Nel contratto di "vitalizio alimentare", quello in cui una persona si impegna nell'assistenza morale e materiale di un'altra - nel caso, la nipote verso la nonna che in cambio le aveva ceduto la nuda proprietà della sua abitazione -, non è possibile farsi sostituire. Neppure dalla propria madre che, nella fattispecie, è la figlia della "vitaliziata". Si tratta infatti - come scrivevano i latini – di un contratto intuitu personae, basato dunque sul carattere spiccatamente "personale" della prestazione. Lo ha chiarito la Corte di cassazione, ordinanza n. 108 di ieri, accogliendo (con rinvio) il ricorso degli eredi della donna nei confronti della nipote. Nel 2005, quattro anni dopo la firma del contratto, la anziana signora aveva infatti chiesto la risoluzione del contratto per inadempimento della nipote che aveva delegato le proprie incombenze alla madre. In primo grado la domanda di risoluzione era stata accolta dal Tribunale di Santa Maria Capua Vetere ma la Corte di appello, rovesciando il verdetto, aveva negato l'inadempimento considerato il «medesimo afflato, posti i rapporti di madre e figlia» e il fatto che la nipote nel frattempo avesse trovato un lavoro. Di diverso avviso la II Sezione civile secondo cui la sostituzione «si pone in contrasto col principio dell'infungibilità del vitaliziante».

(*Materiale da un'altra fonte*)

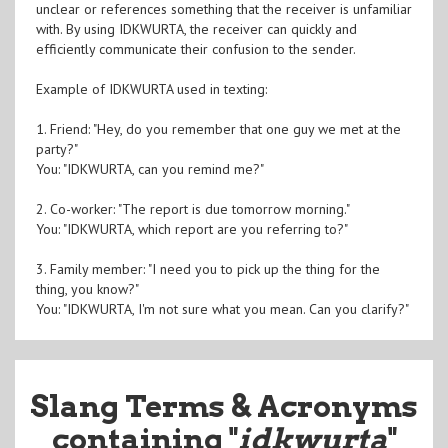
unclear or references something that the receiver is unfamiliar
with. By using IDKWURTA, the receiver can quickly and
efficiently communicate their confusion to the sender.
Example of IDKWURTA used in texting:
1. Friend: "Hey, do you remember that one guy we met at the
party?"
You: "IDKWURTA, can you remind me?"
2. Co-worker: "The report is due tomorrow morning."
You: "IDKWURTA, which report are you referring to?"
3. Family member: "I need you to pick up the thing for the
thing, you know?"
You: "IDKWURTA, I'm not sure what you mean. Can you clarify?"
Slang Terms & Acronyms
containing "
idkwurta
"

Il contratto atipico di "vitalizio alimentare", spiega la decisione, «si differenzia da quello, nominato, di "rendita vitalizia" (art. 1872 c.c.) anche per la natura accentuatamente spirituale delle prestazioni a favore del vitaliziato, le quali, proprio per tale ragione, sono eseguibili unicamente da un vitaliziante specificatamente individuato, alla luce delle sue proprie qualità personali». Né, prosegue, nel contratto vi era alcuna previsione sulla fungibilità della persona del beneficiante, cosicché nemmeno potrebbe utilmente invocarsi, nella specie, il principio che la naturale infungibilità della persona del vitaliziante può essere convenzionalmente derogata.
In conclusione, per la Suprema corte vanno enunciati i seguenti principi di diritto: «Nel contratto atipico di "vitalizio alimentare" le prestazioni a favore del vitaliziato possono essere eseguite, in difetto di diversa pattuizione, unicamente dal vitaliziante contrattualmente individuato». «Nel giudizio avente ad oggetto domanda di risoluzione del contratto atipico di "vitalizio alimentare" per inadempimento del vitaliziante, quest'ultimo deve soltanto provare la fonte negoziale del suo diritto, limitandosi alla mera allegazione della circostanza dell'inadempimento della controparte, mentre il debitore convenuto è gravato dell'onere della prova del fatto estintivo dell'altrui pretesa, costituito dall'avvenuto adempimento».